There's an anachronistic tendency to point to Dodgson friendships and odd hobbies, such as his taking photographs of nude girls, as pedophilia. This is a good way to quickly misunderstand the Victorian era. It was contradictory and obsessive. Charles Dodgson was probably no more a pedophile than the average man or woman (which I would hope means that he wasn't). Victorians were obsessed with innocence - especially men to girls. When they are young, girls seem sexless as opposed to boys, whose sex is obvious when nude. That's why boys were not often used in nude photography because, as innocent as they were, their purpose, their
vitality, if you will, was outward, and girls' sexuality was inward and contained. Even with all of this talk of sex and perfection, Victorians were surprisingly prudish about it, and often didn't believe it should be mentioned - whether in polite company or not.

It's an incredibly strange era with its high ideals and romantic ideology. Let me make this clear -
I do not agree with this practice, but I feel it's necessary to defend Dodgson from so easily being singled out as a pedophile when he was one of many Victorian period English men who sought this kind of perfection in children.

But this isn't to say Dodgson didn't love Alice as he might have a life companion, and I have found many scholars agree. He was especially fond of her, and wrote of her and to her often. His continued love of her may stem from the fact that his most famous works that made him successful and wealthy were written about, dedicated to, and titled after her. Even if he would have tried to avoid his feelings for Alice, he would have been hardpressed to find a refuge from his work and her name.

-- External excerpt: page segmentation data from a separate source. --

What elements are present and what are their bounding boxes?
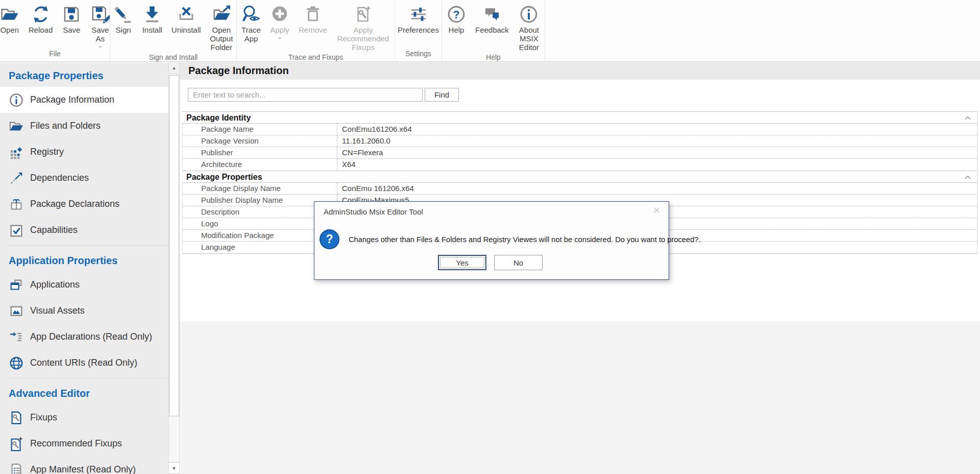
uninstall-button[interactable]: Uninstall <box>167 5 206 34</box>
fixups-icon <box>9 410 24 425</box>
about-msix-editor-button[interactable]: About MSIX Editor <box>513 5 545 52</box>
reload-icon <box>31 5 51 24</box>
sidebar-item-label: Files and Folders <box>30 121 101 131</box>
sidebar-item-label: Dependencies <box>30 173 89 183</box>
chevron-down-icon: ⌄ <box>277 35 282 39</box>
sign-button[interactable]: Sign <box>109 5 138 34</box>
ribbon-button-label: Preferences <box>398 26 439 34</box>
sidebar-heading-application-properties: Application Properties <box>0 247 168 272</box>
dialog-title: AdminStudio Msix Editor Tool <box>324 207 423 216</box>
table-row-package-display-name: Package Display NameConEmu 161206.x64 <box>182 183 977 195</box>
sidebar-item-label: Content URIs (Read Only) <box>30 358 137 368</box>
sidebar-item-app-declarations-read-only[interactable]: App Declarations (Read Only) <box>0 324 168 350</box>
ribbon-group-label: Sign and Install <box>110 52 236 63</box>
sidebar-item-files-and-folders[interactable]: Files and Folders <box>0 113 168 139</box>
close-icon[interactable]: ✕ <box>653 205 660 216</box>
ribbon-button-label: Reload <box>29 26 53 34</box>
open-output-folder-icon <box>212 5 231 24</box>
sidebar-divider <box>6 378 168 378</box>
sidebar-navigation: Package PropertiesPackage InformationFil… <box>0 62 168 474</box>
ribbon-button-label: Apply Recommended Fixups <box>336 26 390 52</box>
sidebar-item-fixups[interactable]: Fixups <box>0 405 168 431</box>
reload-button[interactable]: Reload <box>24 5 58 34</box>
ribbon-group-help: ?HelpFeedbackAbout MSIX EditorHelp <box>442 0 545 61</box>
scroll-up-arrow-icon[interactable]: ▲ <box>169 62 179 74</box>
property-value[interactable]: X64 <box>337 159 977 171</box>
sidebar-item-package-declarations[interactable]: Package Declarations <box>0 191 168 217</box>
property-label: Package Version <box>183 135 337 147</box>
search-input[interactable] <box>188 88 423 102</box>
table-row-publisher: PublisherCN=Flexera <box>182 147 977 159</box>
sidebar-item-applications[interactable]: Applications <box>0 272 168 298</box>
sidebar-item-label: App Declarations (Read Only) <box>30 331 152 342</box>
apply-recommended-fixups-icon <box>353 5 373 24</box>
open-button[interactable]: Open <box>0 5 24 34</box>
property-label: Publisher <box>183 147 337 158</box>
sidebar-item-app-manifest-read-only[interactable]: App Manifest (Read Only) <box>0 457 168 474</box>
scrollbar-thumb[interactable] <box>169 75 179 416</box>
find-button[interactable]: Find <box>425 88 459 102</box>
open-icon <box>0 5 19 24</box>
sidebar-item-label: Registry <box>30 147 64 157</box>
help-button[interactable]: ?Help <box>442 5 471 34</box>
ribbon-button-label: Save <box>63 26 80 34</box>
ribbon-group-label: Help <box>442 52 545 63</box>
open-output-folder-button[interactable]: Open Output Folder <box>205 5 237 52</box>
sidebar-item-label: Applications <box>30 279 80 290</box>
preferences-button[interactable]: Preferences <box>393 5 444 34</box>
page-title: Package Information <box>180 62 980 77</box>
yes-button[interactable]: Yes <box>438 255 486 270</box>
property-value[interactable]: ConEmu161206.x64 <box>337 124 977 135</box>
table-row-package-name: Package NameConEmu161206.x64 <box>182 124 977 135</box>
property-label: Package Name <box>183 124 337 135</box>
ribbon-button-label: Help <box>449 26 464 34</box>
property-label: Architecture <box>183 159 337 171</box>
chevron-down-icon: ⌄ <box>97 43 103 48</box>
sidebar-item-label: Recommended Fixups <box>30 438 122 449</box>
ribbon-button-label: Sign <box>116 26 131 34</box>
trace-app-button[interactable]: Trace App <box>237 5 265 43</box>
install-icon <box>142 5 162 24</box>
ribbon-button-label: Trace App <box>241 26 261 43</box>
sidebar-item-label: Capabilities <box>30 225 78 235</box>
scroll-down-arrow-icon[interactable]: ▼ <box>169 462 179 474</box>
apply-recommended-fixups-button: Apply Recommended Fixups <box>332 5 395 52</box>
table-row-package-version: Package Version11.161.2060.0 <box>182 135 977 147</box>
feedback-button[interactable]: Feedback <box>471 5 513 34</box>
ribbon-button-label: Uninstall <box>172 26 201 34</box>
property-value[interactable]: ConEmu 161206.x64 <box>337 183 977 194</box>
no-button[interactable]: No <box>494 255 543 270</box>
sidebar-item-recommended-fixups[interactable]: Recommended Fixups <box>0 431 168 457</box>
about-msix-editor-icon <box>519 5 538 24</box>
sidebar-scrollbar[interactable]: ▲ ▼ <box>168 62 180 474</box>
app-manifest-icon <box>9 462 24 474</box>
save-icon <box>62 5 81 24</box>
sidebar-item-capabilities[interactable]: Capabilities <box>0 217 168 243</box>
ribbon-button-label: Open Output Folder <box>210 26 233 52</box>
ribbon-button-label: Remove <box>299 26 327 34</box>
save-button[interactable]: Save <box>57 5 86 34</box>
ribbon-toolbar: OpenReloadSaveSave As⌄FileSignInstallUni… <box>0 0 980 62</box>
ribbon-button-label: Install <box>142 26 162 34</box>
sidebar-item-visual-assets[interactable]: Visual Assets <box>0 298 168 324</box>
sidebar-item-package-information[interactable]: Package Information <box>0 87 168 113</box>
sidebar-item-label: App Manifest (Read Only) <box>30 464 136 474</box>
sidebar-item-content-uris-read-only[interactable]: Content URIs (Read Only) <box>0 350 168 376</box>
property-value[interactable]: CN=Flexera <box>337 147 977 158</box>
table-row-architecture: ArchitectureX64 <box>182 159 977 171</box>
chevron-up-icon[interactable] <box>963 173 972 182</box>
ribbon-group-label: Trace and Fixups <box>237 52 395 63</box>
sidebar-item-dependencies[interactable]: Dependencies <box>0 165 168 191</box>
sidebar-divider <box>6 245 168 246</box>
applications-icon <box>9 277 24 293</box>
sidebar-heading-package-properties: Package Properties <box>0 62 168 87</box>
sidebar-item-registry[interactable]: Registry <box>0 139 168 165</box>
ribbon-group-trace-and-fixups: Trace AppApply⌄RemoveApply Recommended F… <box>237 0 395 61</box>
install-button[interactable]: Install <box>138 5 167 34</box>
chevron-up-icon[interactable] <box>963 113 972 123</box>
capabilities-icon <box>9 223 24 238</box>
sidebar-item-label: Visual Assets <box>30 305 85 316</box>
dependencies-icon <box>9 171 24 186</box>
property-value[interactable]: 11.161.2060.0 <box>337 135 977 147</box>
help-icon: ? <box>447 5 466 24</box>
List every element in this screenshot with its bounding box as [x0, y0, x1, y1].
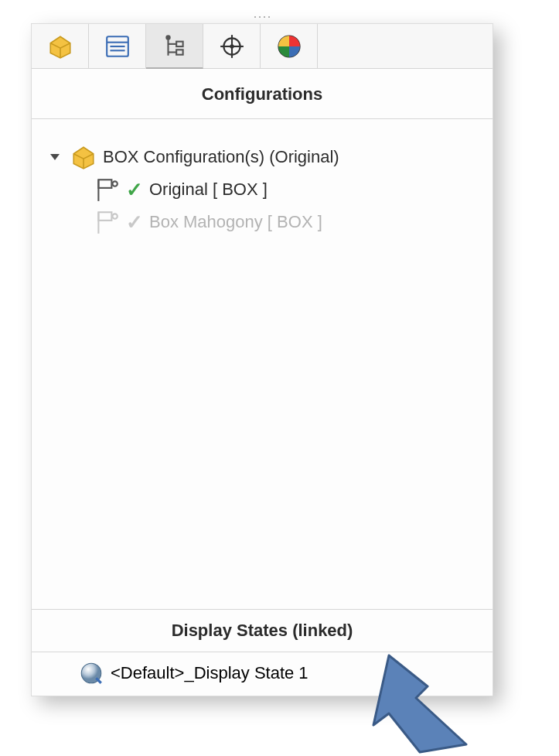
tree-item-inactive[interactable]: ✓ Box Mahogony [ BOX ]: [50, 206, 483, 238]
list-icon: [104, 33, 131, 60]
svg-point-17: [112, 181, 117, 186]
section-title-display-states: Display States (linked): [32, 609, 493, 652]
flag-icon: [94, 209, 120, 235]
tab-display[interactable]: [261, 24, 318, 69]
config-tree-icon: [162, 32, 188, 59]
tab-bar: [32, 24, 493, 69]
svg-rect-19: [98, 212, 111, 221]
configuration-tree: BOX Configuration(s) (Original) ✓ Origin…: [32, 119, 493, 609]
tab-configurations[interactable]: [146, 24, 203, 69]
crosshair-icon: [219, 33, 245, 60]
tab-dimxpert[interactable]: [203, 24, 261, 69]
configuration-panel: Configurations BOX Configuration(s) (Ori…: [31, 23, 493, 696]
flag-icon: [94, 176, 120, 203]
tree-item-active[interactable]: ✓ Original [ BOX ]: [50, 173, 483, 206]
block-icon: [70, 144, 97, 170]
sphere-icon: [78, 660, 104, 686]
caret-down-icon: [50, 154, 60, 160]
svg-point-20: [112, 214, 117, 218]
checkmark-inactive-icon: ✓: [126, 210, 143, 234]
tab-feature[interactable]: [32, 24, 89, 69]
appearance-icon: [276, 33, 302, 60]
tree-root[interactable]: BOX Configuration(s) (Original): [50, 141, 483, 173]
tree-item-label: Original [ BOX ]: [149, 180, 268, 200]
svg-rect-9: [176, 50, 183, 54]
svg-rect-16: [98, 180, 111, 188]
checkmark-active-icon: ✓: [126, 178, 143, 202]
display-state-label: <Default>_Display State 1: [111, 663, 308, 683]
drag-grip[interactable]: [254, 16, 270, 21]
svg-point-5: [165, 35, 170, 39]
block-icon: [47, 33, 73, 60]
tab-properties[interactable]: [89, 24, 146, 69]
svg-rect-7: [176, 42, 183, 46]
display-state-item[interactable]: <Default>_Display State 1: [32, 652, 493, 696]
tree-root-label: BOX Configuration(s) (Original): [103, 147, 339, 167]
tree-item-label: Box Mahogony [ BOX ]: [149, 212, 322, 232]
svg-point-13: [230, 44, 233, 48]
section-title-configurations: Configurations: [32, 69, 493, 119]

There are about four different passages within Alice that are unmistakably the voice of Dodgson and his longing for days past and a lament on the cruelty of time. Here are a few, with contextual introductions from my paper, for you to see. However, it is certainly in a reader's best interest to read these magnificent works of literature, and see what evidence there is (or isn't) for herself.

In Looking Glass, Dodgson’s admiration of children, especially for Alice, can be heard within the first words of the book, which are written as a poem:

Child of the pure unclouded brow

And dreaming eyes of wonder!

Though time be fleet, and I and thou

Are half a life asunder,

Thy loving smile will surely hail

The love-gift of a fairy-tale.

In the last stanza, Dodgson’s sentiment is unmistakable:

And, though the shadow of a sigh

May tremble through the story,

For “happy summer days” gone by,

And vanish’d summer glory-

It shall not touch, with breath of bale,

The pleasance of our fairy-tale

.
It is probably no small coincidence that “pleasance” was mentioned in the last line, as it was

Alice’s middle name.

Perhaps one of the most obvious passages dealing with both sentiment and time is within the Looking Glass chapter “Wool and Water,” when Alice and the Sheep are in the rowboat, and Alice has reached for the rushes:

What mattered it to her just then that the rushes had begun to fade, and lose all their scent and beauty, form the very moment that she picked them? Even real scented rushes, you know, last only a very little while –and these, being dream-rushes, melted away almost like snow, as they lay in heaps at her feet –but Alice hardly noticed this, there were so many other curious things to think about.

In the chapter “It’s My Own Invention,” Alice finally meets the White Knight, who is so very transparently Dodgson. This chapter is the most allegorical of Alice Liddell and Charles Dodgson’s personalities and relationship. The White Knight is portrayed as kindly, clumsy but well-intentioned, and eccentric. The most revealing passage Dodgson writes in Looking Glass is before the White Knight sings his song for Alice:

Of all the strange things that Alice saw in her journey Through The Looking-Glass, this was the one she always remembered most clearly. Years afterwards she could bring the whole scene back again, as if it had been only yesterday – the mild blue eyes and the kindly smile of the Knight – the setting sun gleaming through his hair, and shining on his armour in a blaze of light that quite dazzled her…. All this she took in like a picture, as, with one hand shading her eyes, she leant against a tree…. listening, in a half-dream to the melancholy music of the song.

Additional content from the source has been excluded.